When a new CIO steps into office he is given three envelopes in the event he runs into trouble. Inside the 1st envelope a note reads “play it safe”. If that doesn’t work than he opens the 2nd envelope which reads “blame the business unit”. If neither works than he opens up the 3rd envelope which reads “prepare 3 envelopes”.
We all have certain preconceptions we bring with us into a new company or project. Maybe it’s that most people are resistant to change, or that there’s only one way to solve a problem, or that it’s impossible to introduce new technology solutions in a large company. These conclusions shape the mind of many executives in corporations around the world.
It’s a common argument formula and it looks like this:
Since change is difficult, and new initiatives are change, it follows that new initiatives are difficult to execute.
In larger companies another element is added to the formula and looks like this:
I am being paid a lot of money, do I really want to risk my career on a new initiative?
The premises in the original formula appear to be sound which leads to a logical conclusion that new initiatives are difficult to execute. The trouble is that this type of short term thinking is causing IT to be less and less relevant. It’s not proactive, it’s status quo.
If you can’t get to where you’re going go someplace else
Status quo is safe. Executives swear by it. I’ve seen many of them fall into its gravitational pull. Launching something out of it is difficult.
That’s why when you’re introducing a new initiative into the organization especially when it involves the terms “social” or “Enterprise 2.0” or even “innovation” you get resistance.
Like when you first presented your Enterprise 2.0 vision and the CIO gave you a glance like the visual equivalent of the words “are you insane?”
His response to your presentation was, “there’s a fine line between a vision and a hallucination.”
That’s when you decided to go to the VP of Sales to pilot the initiative. He was a risk taker, a rising star, someone who couldn’t afford to stand still. Sales velocity was slipping and he was open to trying a new solution. A solution that directly connects customers to his sales team and the rest of the company.
Strategy is 90% theoretical, while the other half is experience
The VP of Sales argument went something like this:
Companies purchase our solution to solve their problems, a lot of companies have the same problems, therefore finding new companies with similar problems will lead to increased purchases.
His premises and conclusion are also sound. Yet he concluded to move forward with your initiative. Which begs the question, how did the CIO and VP of Sales end up with entirely different conclusions considering they are in the same company?

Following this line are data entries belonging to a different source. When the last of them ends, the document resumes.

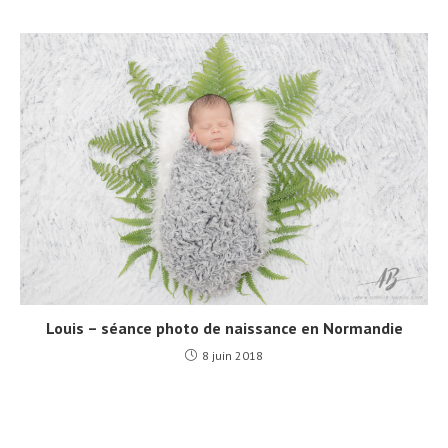
Louis – séance photo de naissance en Normandie
8 juin 2018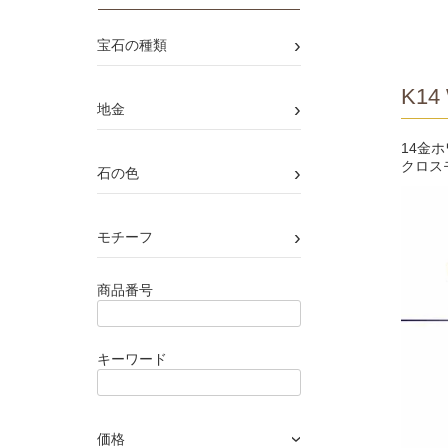
›
宝石の種類
K14 
›
地金
14金
クロス
›
石の色
›
モチーフ
商品番号
キーワード
価格
›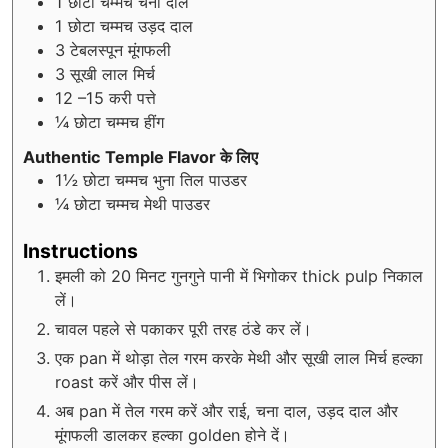
1
छोटा चम्मच चना दाल
1
छोटा चम्मच उड़द दाल
3
टेबलस्पून मूंगफली
3
सूखी लाल मिर्च
12
–15 करी पत्ते
¼
छोटा चम्मच हींग
Authentic Temple Flavor के लिए
1½
छोटा चम्मच भुना तिल पाउडर
¼
छोटा चम्मच मेथी पाउडर
Instructions
इमली को 20 मिनट गुनगुने पानी में भिगोकर thick pulp निकाल
लें।
चावल पहले से पकाकर पूरी तरह ठंडे कर लें।
एक pan में थोड़ा तेल गरम करके मेथी और सूखी लाल मिर्च हल्का
roast करें और पीस लें।
अब pan में तेल गरम करें और राई, चना दाल, उड़द दाल और
मूंगफली डालकर हल्का golden होने दें।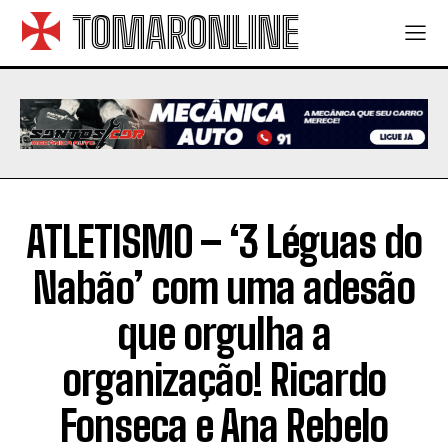
TOMARONLINE
ATLETISMO – ‘3 Léguas do
Nabão’ com uma adesão
que orgulha a
organização! Ricardo
Fonseca e Ana Rebelo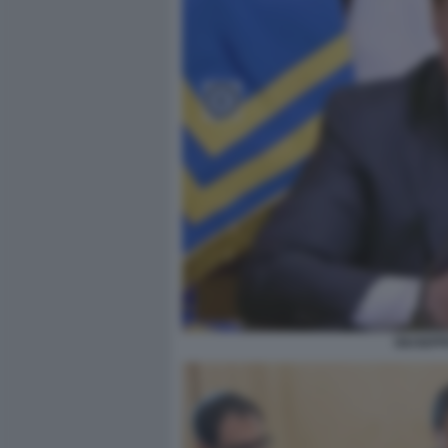
GIUSEPP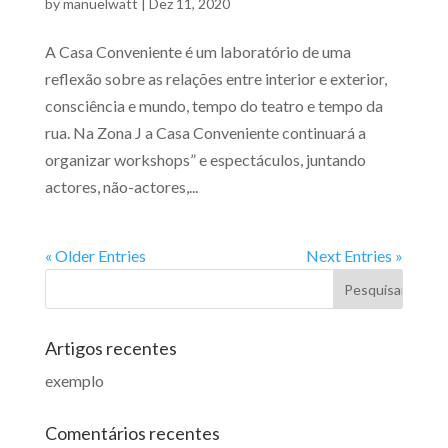
by
manuelwatt
|
Dez 11, 2020
A Casa Conveniente é um laboratório de uma
reflexão sobre as relações entre interior e exterior,
consciência e mundo, tempo do teatro e tempo da
rua. Na Zona J a Casa Conveniente continuará a
organizar workshops” e espectáculos, juntando
actores, não-actores,...
« Older Entries
Next Entries »
Artigos recentes
exemplo
Comentários recentes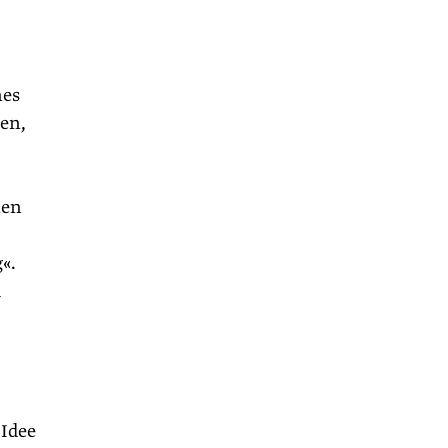
nes
den,
uen
«.
d
 Idee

It’s easy to observe that they are approaching the initiative differently. While their arguments both make sense, their experiences and circumstances lead to different conclusions. Multiply it across the enterprise, and it leads to conflict, confusion and chaos.
Hence strategy becomes contextual to an individual’s past and current experience and the tug of war between different departments produces little output.
Is the squeeze worth the juice?
So it’s up to you to decide whether to work with the VP of Sales or not. While not acting appears to be safe, it’s not going to advance your career and it’s not going to help the VP of Sales.
On the other hand, acting is fraught with danger. The CIO may sabotage you, your peers may ostracize you, the project might fail, and your children may starve (ok probably not the last one).
The best approach is to check the premises of all parties involved (including your own). Can each parties’ arguments being aligned to the corporate strategy?
Can you alleviate the CIO’s concerns by piloting the solution with a receptive business unit? Can you take sole responsibility for the success or failure of the initiative? Can you create and lead a change management plan?
Will the VP of Sales give you the proper support to be successful? If it fails, will he provide cover?
If you find alignment of interests with the parties involved then proceed.
If you can’t and still proceed, prepare three envelopes.